Según Delgado, desde el principio, “Unamuno's Last Lecture” está pensado como una representación teatral. El escenario es el paraninfo. Los actores son el obispo, los magistrados, los militares, el gobernador… todos ellos rodeando al hombre de “incorruptible conciencia española”: Miguel de Unamuno y Jugo, el rector. En un lugar prominente se encuentra doña Carmen Polo de Franco, esposa del “Hombre Providencial. La ceremonia comienza. Don Miguel abre la sesión con la fórmula ritual, dicha con “su voz inolvidable, aguda y clara.Tras hablar los invitados, se levanta Unamuno y comienza a hablar y se inicia el drama. Habla el Bienque es interrumpido por el Mal. El general Millán Astray toma la palabra. Su apariencia impresiona: es delgado tirando a flaco, ha perdido un ojo y un brazo, su cara y su cuerpo muestran terribles cicatrices; sus “salvajes mutilaciones” denotan una “personalidad siniestra. Al acabar, Don Miguel se pone en pie despacio. El silencio se torna un enorme vacío y don Miguel habla.

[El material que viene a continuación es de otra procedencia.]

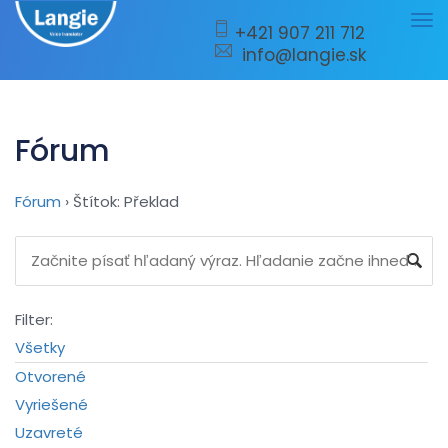
Tog
+421 907 211 712
info@langie.sk
nav
Fórum
Fórum
›
Štítok: Překlad
Filter:
Všetky
Otvorené
Vyriešené
Uzavreté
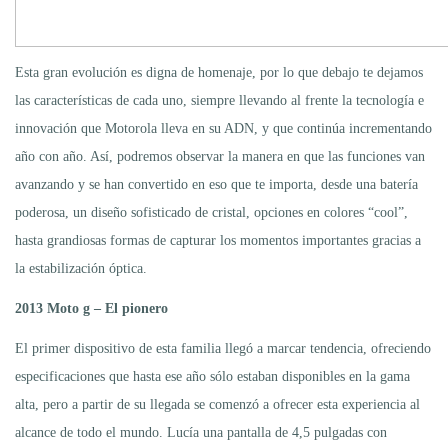
Esta gran evolución es digna de homenaje, por lo que debajo te dejamos
las características de cada uno, siempre llevando al frente la tecnología e
innovación que Motorola lleva en su ADN, y que continúa incrementando
año con año. Así, podremos observar la manera en que las funciones van
avanzando y se han convertido en eso que te importa, desde una batería
poderosa, un diseño sofisticado de cristal, opciones en colores “cool”,
hasta grandiosas formas de capturar los momentos importantes gracias a
la estabilización óptica.
2013 Moto g – El pionero
El primer dispositivo de esta familia llegó a marcar tendencia, ofreciendo
especificaciones que hasta ese año sólo estaban disponibles en la gama
alta, pero a partir de su llegada se comenzó a ofrecer esta experiencia al
alcance de todo el mundo. Lucía una pantalla de 4,5 pulgadas con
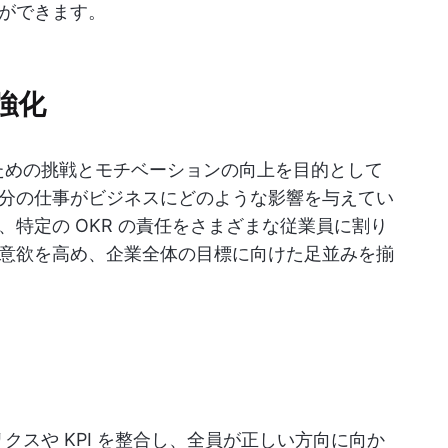
ができます。
強化
るための挑戦とモチベーションの向上を目的として
分の仕事がビジネスにどのような影響を与えてい
特定の OKR の責任をさまざまな従業員に割り
意欲を高め、企業全体の目標に向けた足並みを揃
クスや KPI を整合し、全員が正しい方向に向か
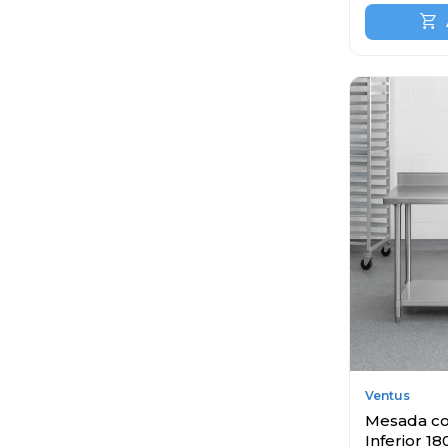
Ventus
Mesada co
Inferior 1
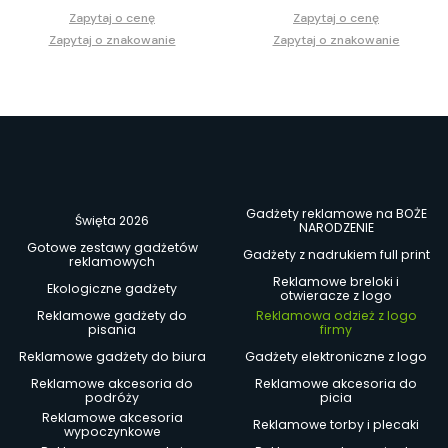
Zapytaj o cenę
Zapytaj o cenę
Zapytaj o znakowanie
Zapytaj o znakowanie
Gadżety reklamowe na BOŻE
Święta 2026
NARODZENIE
Gotowe zestawy gadżetów
Gadżety z nadrukiem full print
reklamowych
Reklamowe breloki i
Ekologiczne gadżety
otwieracze z logo
Reklamowe gadżety do
Reklamowa odzież z logo
pisania
firmy
Reklamowe gadżety do biura
Gadżety elektroniczne z logo
Reklamowe akcesoria do
Reklamowe akcesoria do
podróży
picia
Reklamowe akcesoria
Reklamowe torby i plecaki
wypoczynkowe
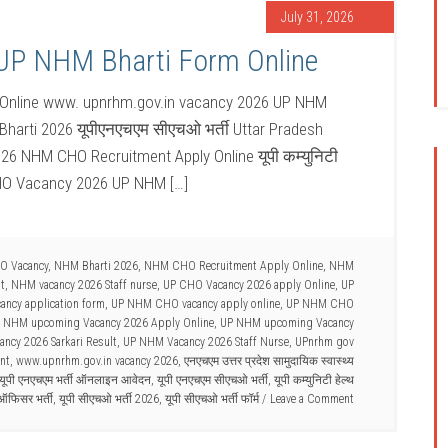
July 31, 2026
P NHM Bharti Form Online
Online www. upnrhm.gov.in vacancy 2026 UP NHM
Bharti 2026 यूपीएनएचएम सीएचओ भर्ती Uttar Pradesh
6 NHM CHO Recruitment Apply Online यूपी कम्युनिटी
 CHO Vacancy 2026 UP NHM […]
O Vacancy
,
NHM Bharti 2026
,
NHM CHO Recruitment Apply Online
,
NHM
t
,
NHM vacancy 2026 Staff nurse
,
UP CHO Vacancy 2026 apply Online
,
UP
ncy application form
,
UP NHM CHO vacancy apply online
,
UP NHM CHO
 NHM upcoming Vacancy 2026 Apply Online
,
UP NHM upcoming Vacancy
ncy 2026 Sarkari Result
,
UP NHM Vacancy 2026 Staff Nurse
,
UPnrhm gov
nt
,
www.upnrhm.gov.in vacancy 2026
,
एनएचएम उत्तर प्रदेश सामुदायिक स्वास्थ्य
यूपी एनएचएम भर्ती ऑनलाइन आवेदन
,
यूपी एनएचएम सीएचओ भर्ती
,
यूपी कम्युनिटी हेल्थ
ऑफिसर भर्ती
,
यूपी सीएचओ भर्ती 2026
,
यूपी सीएचओ भर्ती फॉर्म
Leave a Comment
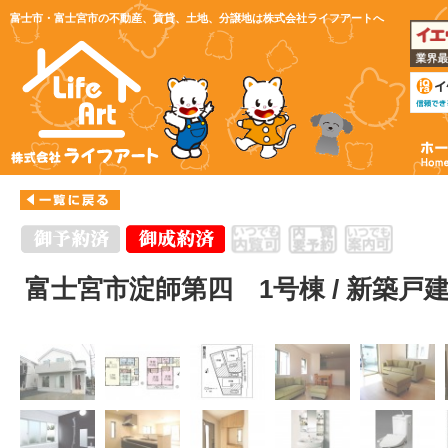
富士市・富士宮市の不動産、賃貸、土地、分譲地は株式会社ライフアートへ
富士宮市淀師第四 1号棟 / 新築戸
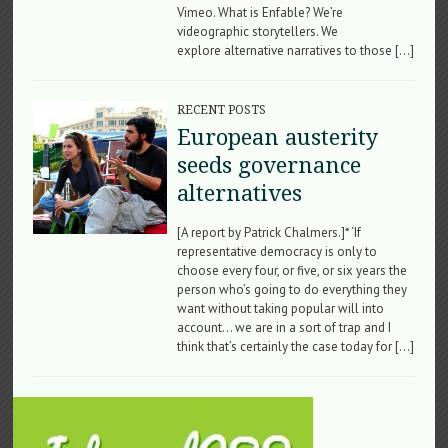
Vimeo. What is Enfable? We’re
videographic storytellers. We
explore alternative narratives to those […]
RECENT POSTS
European austerity
seeds governance
alternatives
[A report by Patrick Chalmers.]* ‘If
representative democracy is only to
choose every four, or five, or six years the
person who’s going to do everything they
want without taking popular will into
account… we are in a sort of trap and I
think that’s certainly the case today for […]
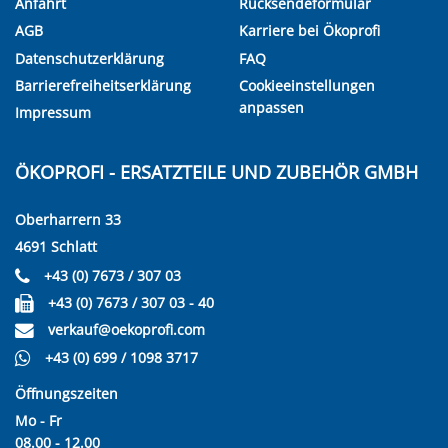
Anfahrt
Rücksendeformular
AGB
Karriere bei Ökoprofi
Datenschutzerklärung
FAQ
Barrierefreiheitserklärung
Cookieeinstellungen
anpassen
Impressum
ÖKOPROFI - ERSATZTEILE UND ZUBEHÖR GMBH
Oberharrern 33
4691 Schlatt
+43 (0) 7673 / 307 03
+43 (0) 7673 / 307 03 - 40
verkauf@oekoprofi.com
+43 (0) 699 / 1098 3717
Öffnungszeiten
Mo - Fr
08.00 - 12.00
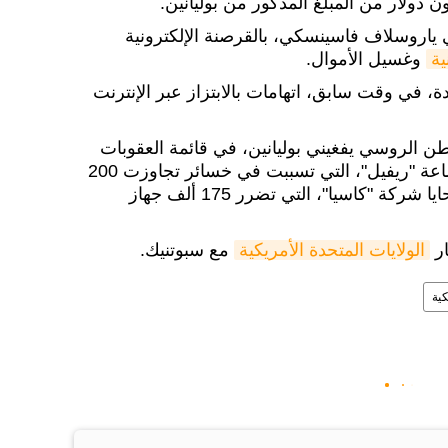
ني ياروسلاف فاسينسكي، بالقرصنة الإلكترونية
ية
وغسيل الأموال.
، في وقت سابق، اتهامات بالابتزاز عبر الإنترنت
ن الروسي يفغيني بوليانين، في قائمة العقوبات
الأمريكية، بتهمة بالانتماء إلى جماعة "ريفيل"، التي تسببت في خسائر تجاوزت 200
مليون دولار، وكان من بين الضحايا شركة "كاسيا"، التي تضرر 175 ألف جهاز
ار
الولايات المتحدة الأمريكية
مع سبوتنيك.
كية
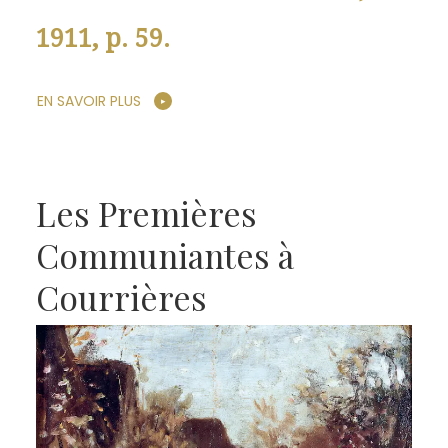
1911, p. 59.
EN SAVOIR PLUS
Les Premières
Communiantes à
Courrières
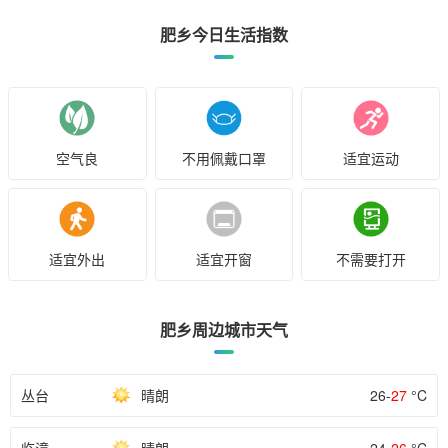
肥乡今日生活指数
空气良
不用佩戴口罩
适宜运动
适宜外出
适宜开窗
不需要打开
肥乡周边城市天气
丛台
晴朗
26-
27
°C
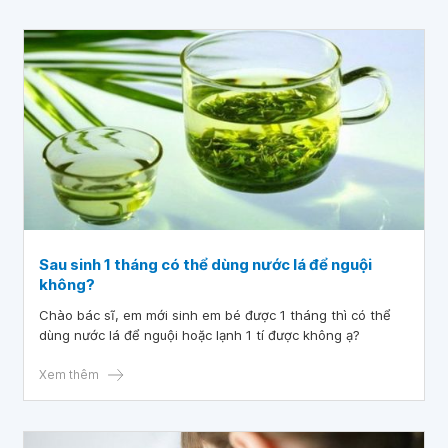
Sau sinh 1 tháng có thể dùng nước lá để nguội
không?
Chào bác sĩ, em mới sinh em bé được 1 tháng thì có thể
dùng nước lá để nguội hoặc lạnh 1 tí được không ạ?
Xem thêm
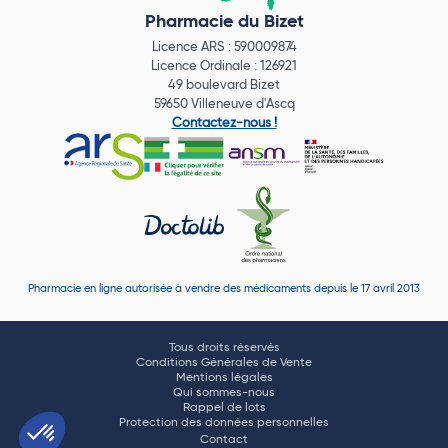
Pharmacie du Bizet
Licence ARS : 590009874
Licence Ordinale : 126921
49 boulevard Bizet
59650 Villeneuve d'Ascq
Contactez-nous !
Pharmacie en ligne autorisée à vendre des médicaments depuis le 17 avril 2013
Tous droits réservés
Conditions Générales de Vente
Mentions légales
Qui sommes-nous
Rappel de lots
Protection des données personnelles
Contact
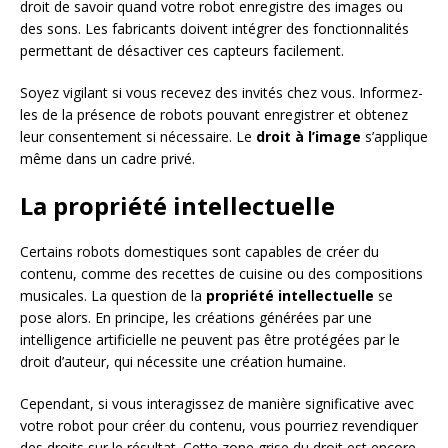
droit de savoir quand votre robot enregistre des images ou
des sons. Les fabricants doivent intégrer des fonctionnalités
permettant de désactiver ces capteurs facilement.
Soyez vigilant si vous recevez des invités chez vous. Informez-
les de la présence de robots pouvant enregistrer et obtenez
leur consentement si nécessaire. Le
droit à l’image
s’applique
même dans un cadre privé.
La propriété intellectuelle
Certains robots domestiques sont capables de créer du
contenu, comme des recettes de cuisine ou des compositions
musicales. La question de la
propriété intellectuelle
se
pose alors. En principe, les créations générées par une
intelligence artificielle ne peuvent pas être protégées par le
droit d’auteur, qui nécessite une création humaine.
Cependant, si vous interagissez de manière significative avec
votre robot pour créer du contenu, vous pourriez revendiquer
des droits sur le résultat. Cette zone grise du droit est encore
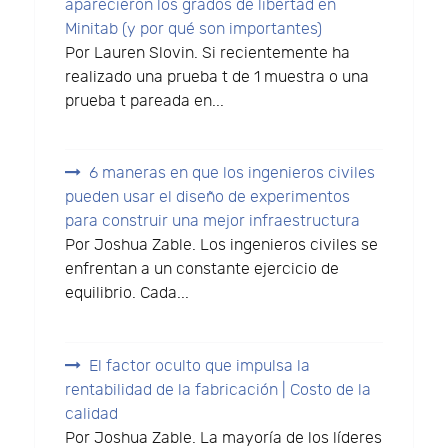
aparecieron los grados de libertad en
Minitab (y por qué son importantes)
Por Lauren Slovin. Si recientemente ha
realizado una prueba t de 1 muestra o una
prueba t pareada en...
6 maneras en que los ingenieros civiles
pueden usar el diseño de experimentos
para construir una mejor infraestructura
Por Joshua Zable. Los ingenieros civiles se
enfrentan a un constante ejercicio de
equilibrio. Cada...
El factor oculto que impulsa la
rentabilidad de la fabricación | Costo de la
calidad
Por Joshua Zable. La mayoría de los líderes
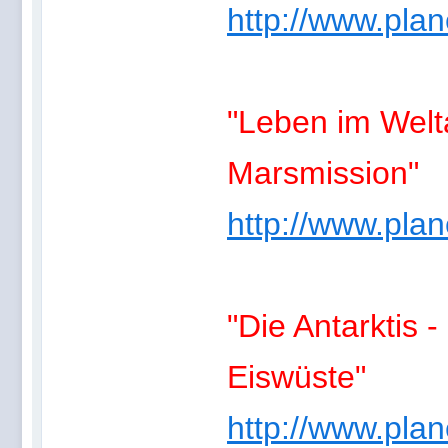
http://www.planet
"Leben im Welta
Marsmission"
http://www.planet
"Die Antarktis 
Eiswüste"
http://www.planet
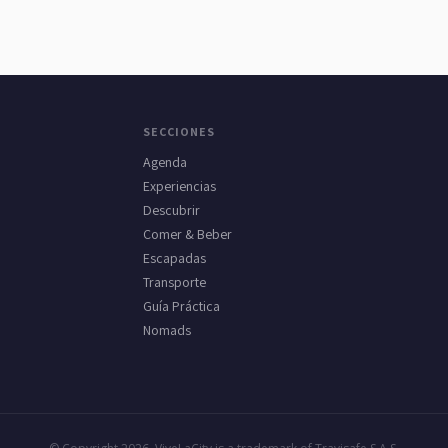
SECCIONES
Agenda
Experiencias
Descubrir
Comer & Beber
Escapadas
Transporte
Guía Práctica
Nomads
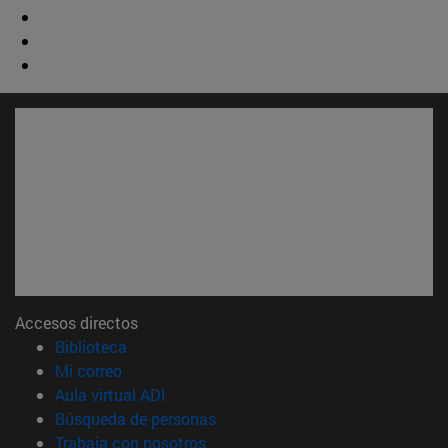
Accesos directos
(abre en nueva ventana)
Biblioteca
(abre en nueva ventana)
Mi correo
(abre en nueva ventana)
Aula virtual ADI
(abre en nueva ventana)
Búsqueda de personas
(abre en nueva ventana)
Trabaja con nosotros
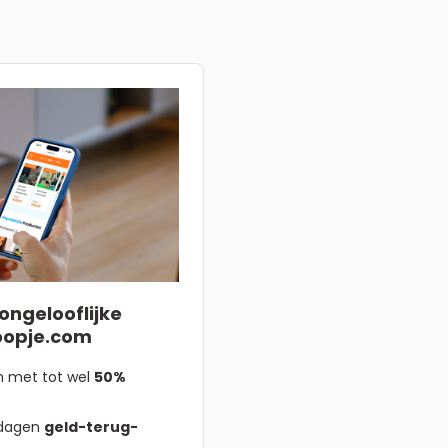
ongelooflijke
oopje.com
n met tot wel
50%
 dagen
geld-terug-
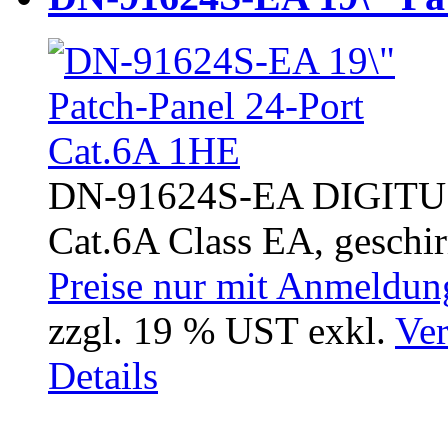
DN-91624S-EA DIGITUS 
Cat.6A Class EA, geschir
Preise nur mit Anmeldung
zzgl. 19 % UST exkl.
Ver
Details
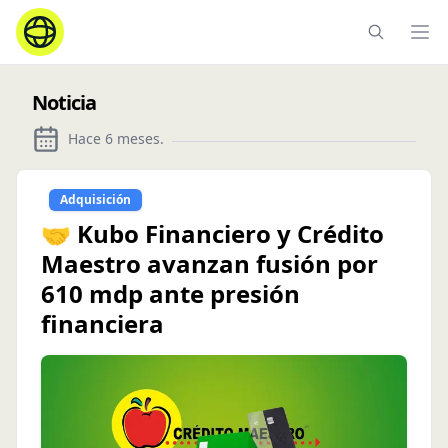
Ope
Noticia
Hace 6 meses
.
Adquisición
🤝 Kubo Financiero y Crédito
Maestro avanzan fusión por
610 mdp ante presión
financiera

Y Luís Portillo, siguiendo el guion marcado, fabrica un discurso para demostrar la barbarie de los nacionalistas y lo arrepentido que estaba Unamuno al haberlos apoyado.

Para Delgado, el discurso que Luis Portillo puso en la boca de Unamuno como respuesta a los gritos ininteligibles de Millán Astray, es una invención literaria de arriba abajo. 

La realidad es que Unamuno no contestó a Millán Astray. Tomó la palabra para contestar un discurso previo del catedrático de Literatura Francisco Maldonado que había identificado a Cataluña y el País Vasco con la "antiespaña" y eso era algo que Unamuno no podía soportar.

Para Unamuno hablar de lo "antiespañol" o la "antiespaña" era algo inadmisible que había combatido toda su vida. Él tenía un concepto universal de lo español enlazado con el idioma. Y utilizó el ejemplo de lo ocurrido con José Rizal (fusilado injustamente por los españoles y posterior héroe de la independencia de Filipinas). Fue la referencia a José Rizal lo que hizo saltar a Millán Astray que lanzó el grito "Mueran los intelectuales traidores" porque él había combatido en la guerra de Filipinas contra los autoproclamados seguidores de Rizal.

Según Delgado, el acto del paraninfo se construye, en “Unamuno’s Last Lecture”, como una liturgia del triunfo del Bien sobre el Mal, una victoria simbólica de la inteligencia sobre la muerte, de los valores republicanos sobre el militarismo fascista. En este sentido escribió Portillo que en modo alguno pretendió hacer una recreación histórica del acto, y en este sentido hay que entenderlo. Publicado en Horizon, una revista de literatura, junto al relato de Arturo Barea, al lector le resultaba evidente que el texto de Portillo era literario, no histórico.

Y Delgado termina:

“Años después, Cyril Connolly publicó una selección de artículos de Horizon en un libro titulado The Golden Horizon (London: Weidenfeld and Nicolson, 1953), en la que quedaban fuera de su contexto editorial. Cuando el joven investigador Hugh Thomas estaba recopilando material para su investigación sobre la guerra civil española, fue a dar con el relato de Luis Portillo, probablemente llevado por el renombre alcanzado por ese texto entre los refugiados españoles y lo incorporó a su obra, publicada con el título de The Spanish Civil War (London: Eyre & Spottiswoode, 1961). Thomas tenía 30 años”.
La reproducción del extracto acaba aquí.